[DATA PROVIDED — start]

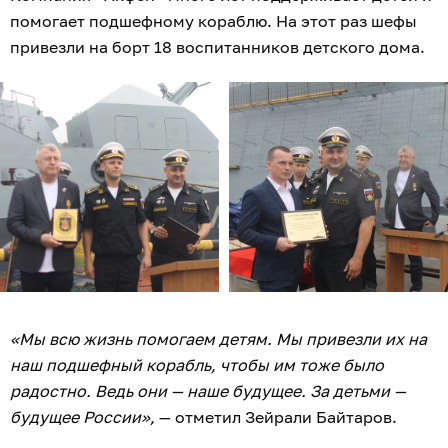
помогает подшефному кораблю. На этот раз шефы
привезли на борт 18 воспитанников детского дома.
«Мы всю жизнь помогаем детям. Мы привезли их на
наш подшефный корабль, чтобы им тоже было
радостно. Ведь они — наше будущее. За детьми —
будущее России»,
— отметил Зейрали Байтаров.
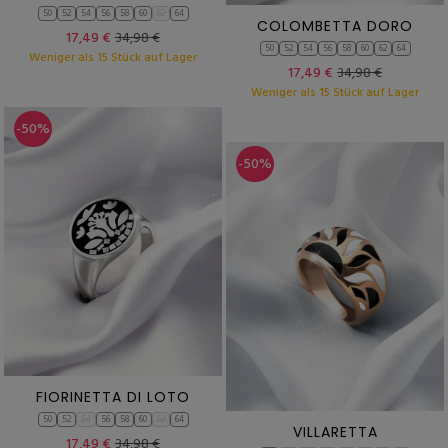
50
52
54
56
58
60
62
64
COLOMBETTA DORO
17,49 €
34,98 €
50
52
54
56
58
60
62
64
Weniger als 15 Stück auf Lager
17,49 €
34,98 €
Weniger als 15 Stück auf Lager
-50%
-50%
FIORINETTA DI LOTO
50
52
54
56
58
60
62
64
VILLARETTA
17,49 €
34,98 €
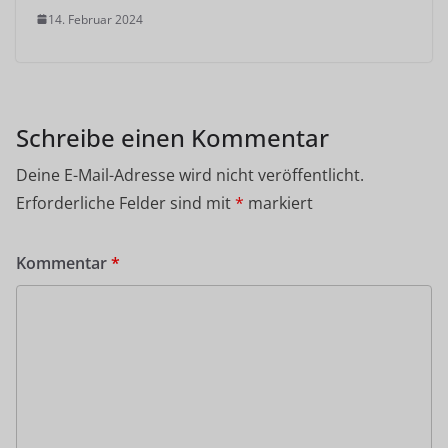
14. Februar 2024
Schreibe einen Kommentar
Deine E-Mail-Adresse wird nicht veröffentlicht.
Erforderliche Felder sind mit
*
markiert
Kommentar
*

[DATA PROVIDED — finish]

▶ WHAT IS NEEDED: Taking every line of the records above into account, tally those that contain "привезли" and give only the total.

▶ RESPONSE TO THIS TASK: 2